I believe in traditional literacy. I believe that to be literate one must be able to read and write. I do not believe that there is a different type of literacy required for reading an internet article rather than reading a novel. I do not deny that interfaces affect the text and reader. Interfaces require different amounts of attention and skills of the reader, and interfaces often present differing levels of reliability.
When I say that literacy is the ability to read and write, I am aware that a large group of people with varying amounts of education and intelligence are included. But, that is what literacy is, our most basic organized communicative skill.
I believe that interfaces do not have to complicate this simple definition. Navigating different interfaces does not require different literacies; it merely requires different skill sets. Using a table of contents in a textbook and navigating the web are separate skill sets, not separate literacies.

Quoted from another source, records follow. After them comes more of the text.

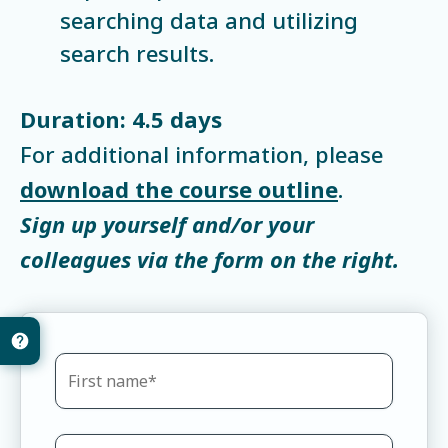
searching data and utilizing
search results.
Duration: 4.5 days
For additional information, please
download the course outline
.
Sign up yourself and/or your
colleagues via the form on the right.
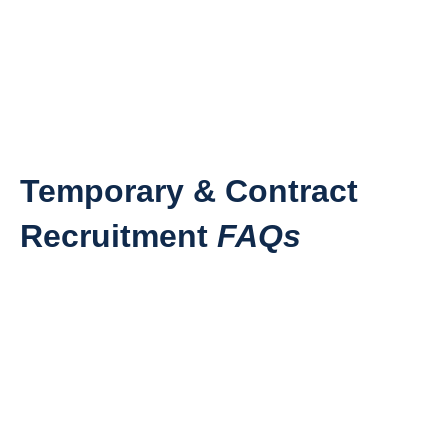
Temporary & Contract
Recruitment
FAQs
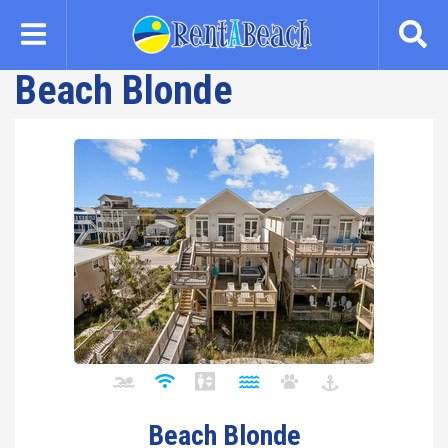
Skip
to
main
Beach Blonde
content
Beach Blonde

How interfaces affect the text and the reader is important. Does a book or the internet require more attention from the reader? From which interface does the reader retain the most information? I believe that these are matters of preference and circumstances. Some find working with a pen and paper time consuming, and they find room for a bookshelf a luxury. Others think that computer screens are too difficult to focus on and that the bright light hurts their eyes. People just prefer one method to the other for different reasons.
I remember when my grandfather first started using e-mail. He is a smart man, but my mom had to explain to him how to use it, and it still took him the better part of an evening to set up his account. Six or seven years later, he still has the same dial up connection and e-mail address. I am not sure if he even uses it that frequently; he prefers to write. I have changed internet connections and providers several times in that period of time, but I am no more literate than my grandfather. Sometimes older generations never fully receive a new interface and they fail to learn its required skills, but they still have old interfaces and they remain literate and fully capable.
I also believe that certain interfaces are more reliable than others. Books undergo extensive screening through publishers, so they are extremely reliable. Whereas Internet articles sometimes go straight to the web and are less reliable. I have been in classes where teachers specifically point out web sites they will not count as a source because they are deemed unreliable. However, I have never had a teacher discredit an entire book. Both have their appeal, reliability as opposed to speed. Again the decision between the interfaces is a matter of preference.
I believe there is something good to be said of every interface and that each will continue to find its place in the literate world of the future.